I won’t lie, I was worried when I realised that they were going to have a gender non-conforming child in this film because a part of me worried that it was going to be a “Bigot learns how to not be bigot” story but… it’s not. Palmer has maybe one moment of not getting why Sam might like girly things but by the 25 minute mark, he’s accepting that it’s just who Sam is. If he ever suggests to Sam to not wear girly things, it’s made clear it’s out of fear of how other people will treat him… and then they both go “Screw everyone else” and let Sam wear the damn dress because Palmer is a good man who might not understand everything about people who don’t conform to their assigned gender, but he gets that it makes Sam happy so just go with it.
Most of why this works, and I can’t believe I’m saying this, is because Justin Timberlake gives a genuinely moving and engaging performance. He says more with a little look and a small grunt than he could with a monologue and it’s stunning to see how much he makes you believe that Palmer is trying hard to be a better man. Same with Ryder Allen, who is just so good at making Sam this sweet kid who just likes Barbies and hair clips and doesn’t seem to get what the big deal is. Together, they’re dynamite and the scenes that’re just the two of them drinking root beer floats or going to a football game are some of the sweetest parts of the film.
It’s not all just sweet stuff though, the film deals with heavy topics beyond just gender non-conforming children. It touches on drug abuse, the child welfare system, how ex-convicts aren’t able to easily re-enter society, how stupid bigotry is and it doesn’t really half ass these things either. It presents them, shows the effects they have and handles them with a kind of sincerity I wasn’t expecting. Plus, a lot of bigots get punched in the face and I will eternally love seeing bigots suffering because of their bigotry.

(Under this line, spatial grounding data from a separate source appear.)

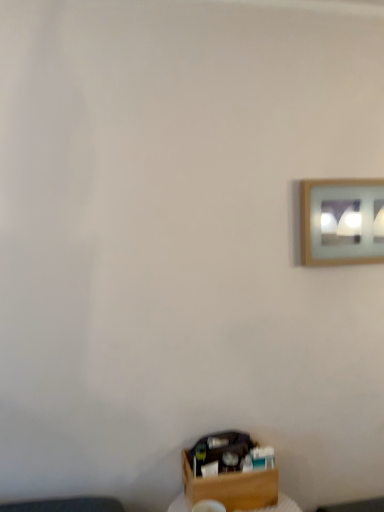 Question: Based on their positions, is wooden frame at upper right located to the left or right of wooden box at lower center?

Choices:
 (A) left
 (B) right

Answer: (B)

Question: Is wooden frame at upper right in front of or behind wooden box at lower center in the image?

Choices:
 (A) behind
 (B) front

Answer: (A)

Question: From a real-world perspective, is wooden frame at upper right positioned above or below wooden box at lower center?

Choices:
 (A) below
 (B) above

Answer: (B)

Question: Is wooden box at lower center wider or thinner than wooden frame at upper right?

Choices:
 (A) wide
 (B) thin

Answer: (A)

Question: From a real-world perspective, is wooden box at lower center physically located above or below wooden frame at upper right?

Choices:
 (A) below
 (B) above

Answer: (A)

Question: In terms of size, does wooden box at lower center appear bigger or smaller than wooden frame at upper right?

Choices:
 (A) big
 (B) small

Answer: (A)

Question: Would you say wooden box at lower center is to the left or to the right of wooden frame at upper right in the picture?

Choices:
 (A) left
 (B) right

Answer: (A) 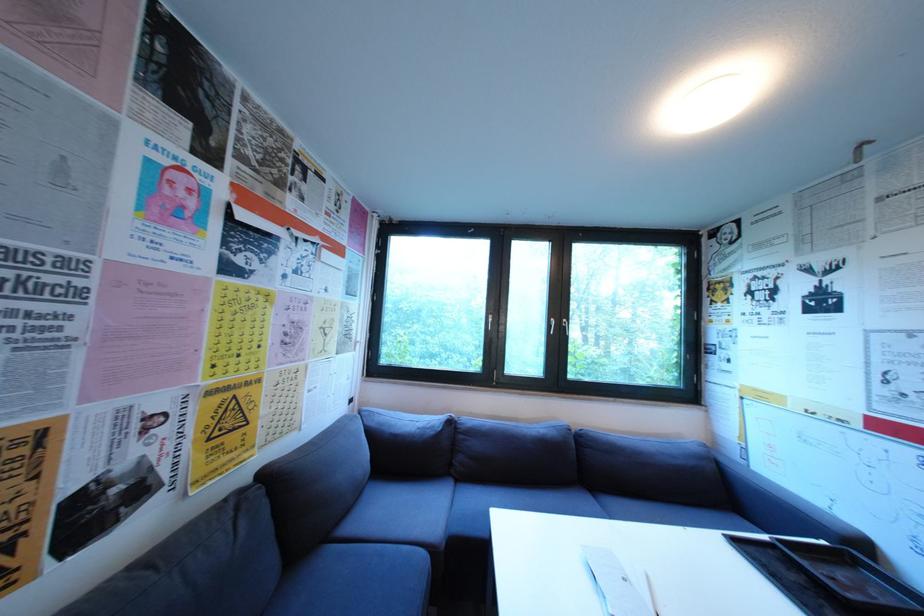 This screenshot has width=924, height=616. What do you see at coordinates (406, 509) in the screenshot?
I see `the blue sofa sitting surface` at bounding box center [406, 509]. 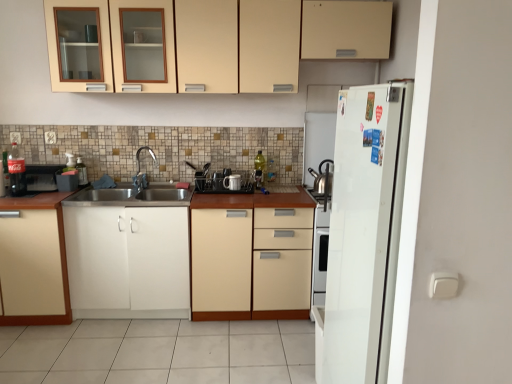 Locate an element on the screen. free space to the left of white glossy mug at center, which is the 2th appliance in right-to-left order is located at coordinates (207, 193). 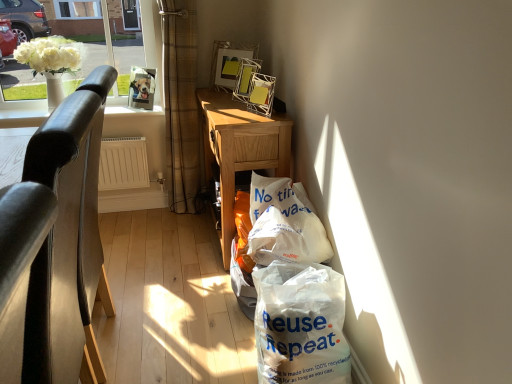 Question: Are metallic wire picture frame at upper center and wooden desk at center far apart?

Choices:
 (A) no
 (B) yes

Answer: (A)

Question: Does metallic wire picture frame at upper center have a greater height compared to wooden desk at center?

Choices:
 (A) yes
 (B) no

Answer: (B)

Question: Can you confirm if metallic wire picture frame at upper center is thinner than wooden desk at center?

Choices:
 (A) yes
 (B) no

Answer: (A)

Question: Is metallic wire picture frame at upper center at the left side of wooden desk at center?

Choices:
 (A) yes
 (B) no

Answer: (A)

Question: Considering the relative positions of metallic wire picture frame at upper center and wooden desk at center in the image provided, is metallic wire picture frame at upper center to the right of wooden desk at center from the viewer's perspective?

Choices:
 (A) yes
 (B) no

Answer: (B)

Question: Considering the positions of brown plaid curtain at upper left and wooden desk at center in the image, is brown plaid curtain at upper left wider or thinner than wooden desk at center?

Choices:
 (A) thin
 (B) wide

Answer: (A)

Question: Would you say brown plaid curtain at upper left is to the left or to the right of wooden desk at center in the picture?

Choices:
 (A) left
 (B) right

Answer: (A)

Question: From the image's perspective, relative to wooden desk at center, is brown plaid curtain at upper left above or below?

Choices:
 (A) above
 (B) below

Answer: (A)

Question: From a real-world perspective, is brown plaid curtain at upper left positioned above or below wooden desk at center?

Choices:
 (A) above
 (B) below

Answer: (A)

Question: Is white glass vase at upper left in front of or behind brown plaid curtain at upper left in the image?

Choices:
 (A) behind
 (B) front

Answer: (A)

Question: Does point (117, 49) appear closer or farther from the camera than point (189, 192)?

Choices:
 (A) farther
 (B) closer

Answer: (B)

Question: Considering the relative positions of white glass vase at upper left and brown plaid curtain at upper left in the image provided, is white glass vase at upper left to the left or to the right of brown plaid curtain at upper left?

Choices:
 (A) right
 (B) left

Answer: (B)

Question: In terms of size, does white glass vase at upper left appear bigger or smaller than brown plaid curtain at upper left?

Choices:
 (A) big
 (B) small

Answer: (B)

Question: From a real-world perspective, is black leather chair at left physically located above or below wooden desk at center?

Choices:
 (A) above
 (B) below

Answer: (A)

Question: Is black leather chair at left wider or thinner than wooden desk at center?

Choices:
 (A) wide
 (B) thin

Answer: (A) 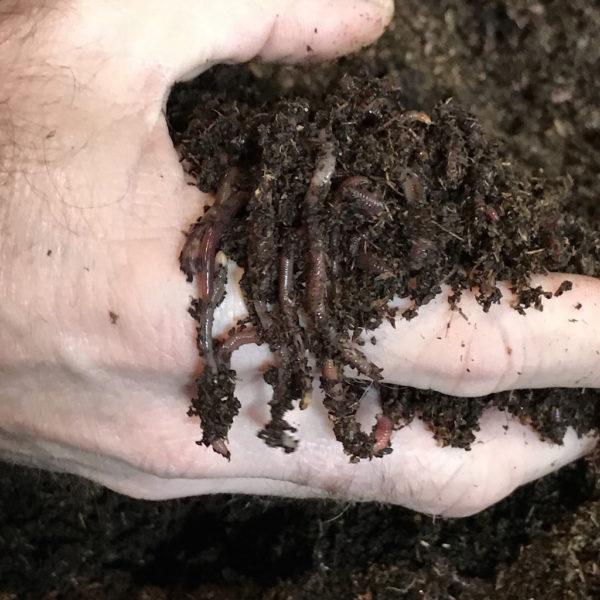 This screenshot has height=600, width=600. I want to click on corner, so click(582, 591), click(10, 586), click(15, 32), click(579, 14). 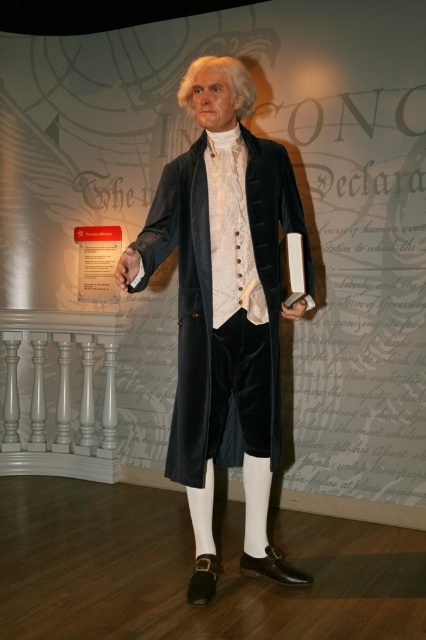 You are a photographer standing in front of the wax figure of Thomas Jefferson. You notice two points marked on the image at coordinates point (259,419) and point (305,301). Which point is closer to your camera lens?

Point (259,419) is further to the camera than point (305,301), so the point closer to the camera lens is point (305,301). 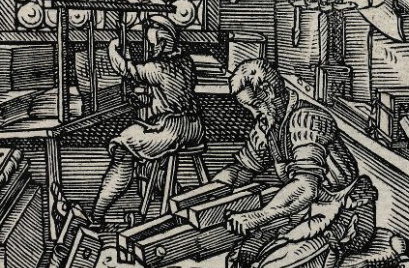 The height and width of the screenshot is (268, 409). I want to click on book, so click(x=74, y=103), click(x=212, y=68), click(x=214, y=76), click(x=7, y=162). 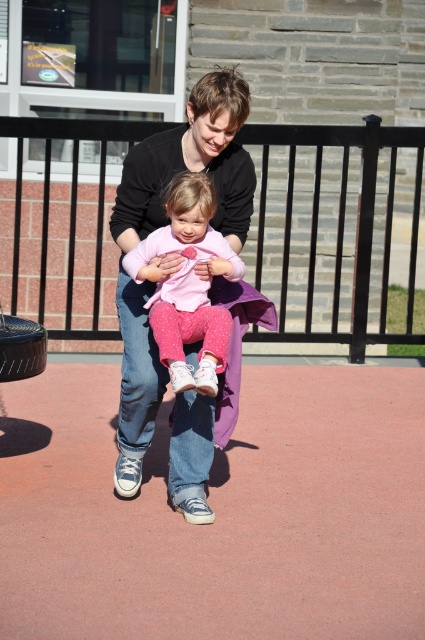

Now, this all isn’t to say that the film doesn’t go through the checklist of things one expects from a movie I described in the opening of this review because it does, from courtroom scenes to the shot we’ve all seen where the kid chases after the person who cared for them while that person is carted off by police. There is a lot here that’s cliche and repetitive of things we’ve seen before… Hi, welcome to storytelling 101, every story is repeating older stories. The trick (and why I find this repetition preferable to, say, the repetition of The Marksman) is to still make those stories engaging and find an interesting new detail to add and this film manages to pull that off. Sure, you can tell where the film is going almost down to the minute, but it’s still a sweet little ride.
Palmer is better than it has any right to be. It’s a charming little story that fits right in with modern discussions around gender identity and how we treat prisoners. For a film that could’ve felt bland and forgettable, it manages to be a heartwarming and sweet tale that handles its heavy subject material with care. I’m legitimately impressed at how well this film did what it set out to do, good job Palmer.